Nel caso del riciclaggio, la cosa migliore è trattare separatamente le diverse materie plastiche, in modo da ottenere prodotti di materiale omogeneo (un solo polimero), con buone caratteristiche. Ad esempio, nel riciclaggio delle bottiglie alimentari (generalmente in PET) è importante separare il tappo, solitamente realizzato in una plastica diversa. Le plastiche eterogenee, ottenute miscelando polimeri diversi, possono comunque essere utilizzate per produrre oggetti d'arredo come sedie e tavoli da giardino.
La materia plastica in cui un articolo di consumo è stato realizzato può essere individuata dal simbolo (triangolo numerato) o dalla sigla stampigliati sopra l'oggetto.


PET (Polietilene tereftalato): Bottiglie di plastica per bevande

HDPE (Polietilene ad alta densità): contenitori per liquidi, uso alimentare e non

PVC (Polivinil cloruro): tubi di scarico dell'acqua

LDPE (Polietilene a bassa densità): sacchetti di plastica

PP (Polipropilene): stoviglie

PS (Polistirene): bicchieri e stoviglie di plastica, coppette dello yogurt

ALTRO: tutti i materiali plastici che non appartengono alle sei categorie precedenti.

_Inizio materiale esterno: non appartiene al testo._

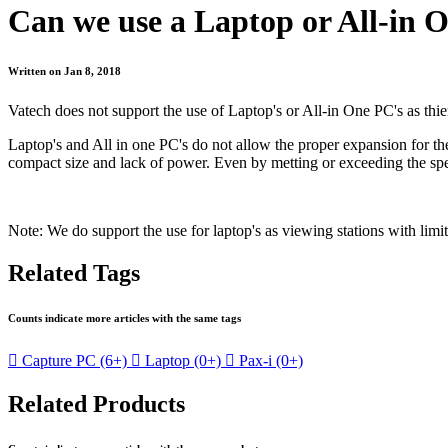
Can we use a Laptop or All-in 
Written on Jan 8, 2018
Vatech does not support the use of Laptop's or All-in One PC's as thi
Laptop's and All in one PC's do not allow the proper expansion for the
compact size and lack of power. Even by metting or exceeding the spec
Note: We do support the use for laptop's as viewing stations with lim
Related Tags
Counts indicate more articles with the same tags

Capture PC
(6+)

Laptop
(0+)

Pax-i
(0+)
Related Products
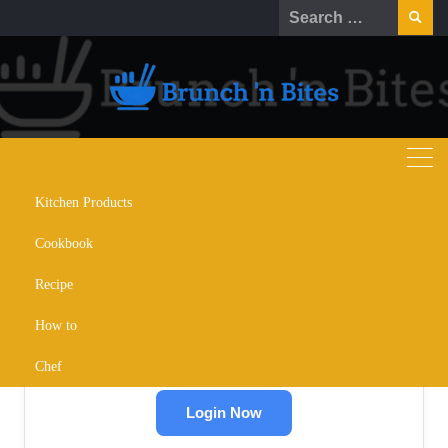
Skip
Search
to
for:
content
Kitchen Products
Cookbook
🔒
Recipe
Restricted Content
How to
Please log in to read this content.
Chef
Login Now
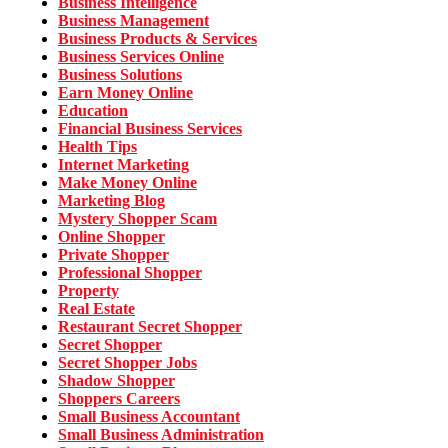
Business Intelligence
Business Management
Business Products & Services
Business Services Online
Business Solutions
Earn Money Online
Education
Financial Business Services
Health Tips
Internet Marketing
Make Money Online
Marketing Blog
Mystery Shopper Scam
Online Shopper
Private Shopper
Professional Shopper
Property
Real Estate
Restaurant Secret Shopper
Secret Shopper
Secret Shopper Jobs
Shadow Shopper
Shoppers Careers
Small Business Accountant
Small Business Administration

Non sempre il riciclo rappresenta una opzione sensata; molti contenitori per cibi ad esempio andrebbero puliti accuratamente prima di essere processati, ed i costi di questa operazione la rendono impraticabile.
Una soluzione alternativa al riciclaggio e all'incenerimento consiste nel produrre materiali plastici in grado di degradarsi nell'ambiente. Possono essere materiali fotodegradabili (che vengano rapidamente demoliti dalla radiazione solare) o, ancor meglio, biodegradabili, in grado di essere digeriti dai batteri presenti nel suolo. Un esempio di tali plastiche sono i polilattidi (PLA), polimeri dell'acido lattico. L'acido lattico è facilmente ottenibile dall'amido per fermentazione; un imballaggio in PLA può essere quindi prodotto a partire da materie prime rinnovabili (amido di mais), e venire riassorbito nell'ecosistema una volta venuta meno la sua funzione, chiudendo il cerchio. Al momento, simili materiali biodegradabili costano da 2 a 10 volte più delle plastiche convenzionali, anche se ci sarebbe da obiettare che il costo di un sacchetto di polietilene non tiene conto del prezzo ambientale e di smaltimento che verrà pagato più tardi. Riguardo ai prodotti biodegradabili bisogna aggiungere che la loro digestione non può avvenire nelle condizioni di una moderna discarica, dove i rifiuti, compressi e stratificati, si trovano in assenza di ossigeno e di umidità. In questo ambiente i batteri aerobi necessari alla degradazione non hanno alcuna possibilità di crescere.
Alcune plastiche cosiddette biodegradabili sono in realtà materiali misti, ottenuti mescolando un polimero sintetico (ad es. polietilene) con quantità variabili (5-20%) di amido di mais; l'idea è che la digestione dell'amido ad opera dei batteri del suolo finisca per dissolvere il materiale in una polvere fine di plastica. Oltre al fatto che questo non comporta l'eliminazione del materiale dall'ambiente, ma solo la sua dispersione, bisogna considerare come per quanto detto sopra ciò non possa avvenire in una comune discarica.